Gratitude

Sometimes an argument over a toy can lead me to say ugly words, causing my bottomless patience to vanish in a flash

Sometimes the simple sound of Max’s heavy breathing at night can awake worry and concern

Sometimes the smell of Lucy’s hair as it is nestled tightly under my nose can be comforting

Sometimes the non-stop prattle of school day stories from the back seat can disappear into the air with little acknowledgment from me.

Car pool, packing lunches, homework, breakfast, lunch, dinner, play time, clean up, stories and the days bleed together.

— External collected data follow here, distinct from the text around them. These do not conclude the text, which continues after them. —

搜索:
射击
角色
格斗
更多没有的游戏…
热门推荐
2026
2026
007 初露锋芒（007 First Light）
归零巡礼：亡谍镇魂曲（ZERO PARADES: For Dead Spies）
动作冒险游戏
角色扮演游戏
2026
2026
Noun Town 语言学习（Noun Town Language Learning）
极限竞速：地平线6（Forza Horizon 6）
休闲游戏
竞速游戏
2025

And then you hear it, read it, see it

Big eyes, small hands, sometimes with a look of fear, a look of resignation. Each story tells of loss, heart break and a child yearning for the love and comfort of a home like mine.  And then the feeling starts to spread. You suddenly are reawakened to the subtle noise of craft projects, sibling squabbles, and the noise of your own children.  The sounds of love, security and comfort. Sounds that these lost children, the children with no family or parents or future can only dream about.

I don’t worry about whether or not my children will eat.

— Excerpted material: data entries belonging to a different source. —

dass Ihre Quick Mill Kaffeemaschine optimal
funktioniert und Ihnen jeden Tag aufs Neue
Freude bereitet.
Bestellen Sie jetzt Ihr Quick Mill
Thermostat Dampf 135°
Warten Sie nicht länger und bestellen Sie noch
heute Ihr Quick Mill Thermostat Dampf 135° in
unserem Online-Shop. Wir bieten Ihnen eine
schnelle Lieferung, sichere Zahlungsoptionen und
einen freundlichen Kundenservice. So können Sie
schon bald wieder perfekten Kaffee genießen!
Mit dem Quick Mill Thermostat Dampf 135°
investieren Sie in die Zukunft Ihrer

I don’t worry about how safe it is for them to go to school.

I don’t worry if my children will be kidnapped or if bombs will destroy our house.

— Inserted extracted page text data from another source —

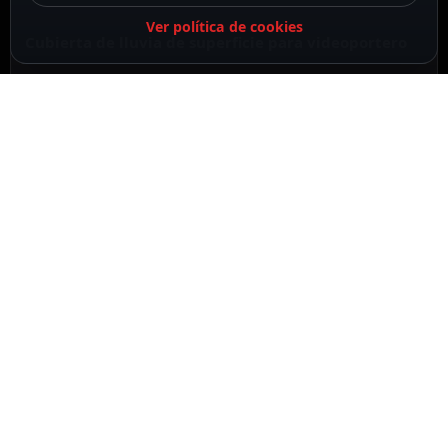
Ver política de cookies
Cubierta de lluvia de superficie para videoportero
Akuvox
DESCRIPCIÓN
ESPECIFICACIONES
CONTENIDO DEL PAQUETE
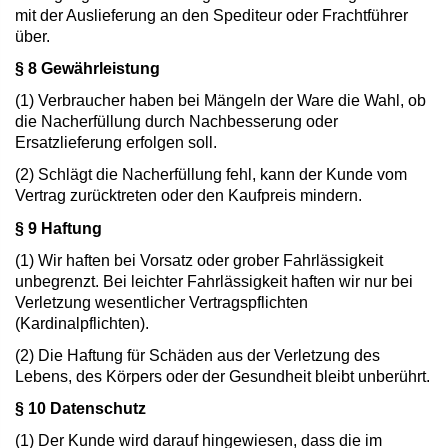
mit der Auslieferung an den Spediteur oder Frachtführer
über.
§ 8 Gewährleistung
(1) Verbraucher haben bei Mängeln der Ware die Wahl, ob
die Nacherfüllung durch Nachbesserung oder
Ersatzlieferung erfolgen soll.
(2) Schlägt die Nacherfüllung fehl, kann der Kunde vom
Vertrag zurücktreten oder den Kaufpreis mindern.
§ 9 Haftung
(1) Wir haften bei Vorsatz oder grober Fahrlässigkeit
unbegrenzt. Bei leichter Fahrlässigkeit haften wir nur bei
Verletzung wesentlicher Vertragspflichten
(Kardinalpflichten).
(2) Die Haftung für Schäden aus der Verletzung des
Lebens, des Körpers oder der Gesundheit bleibt unberührt.
§ 10 Datenschutz
(1) Der Kunde wird darauf hingewiesen, dass die im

I’m grateful that my children won’t ever have to face the fear of an unknown future, go to bed hungry or worry about being cold at night. That gratitude, that sigh of relief we all release when watching the latest news story, is fleeting. We breath it, we mean it, but it is always short-lived. Perhaps this Thanksgiving I’ll try to be grateful for feeling more gratitude.

Once again, I am inspired by Scribbit’s Write Away Contest.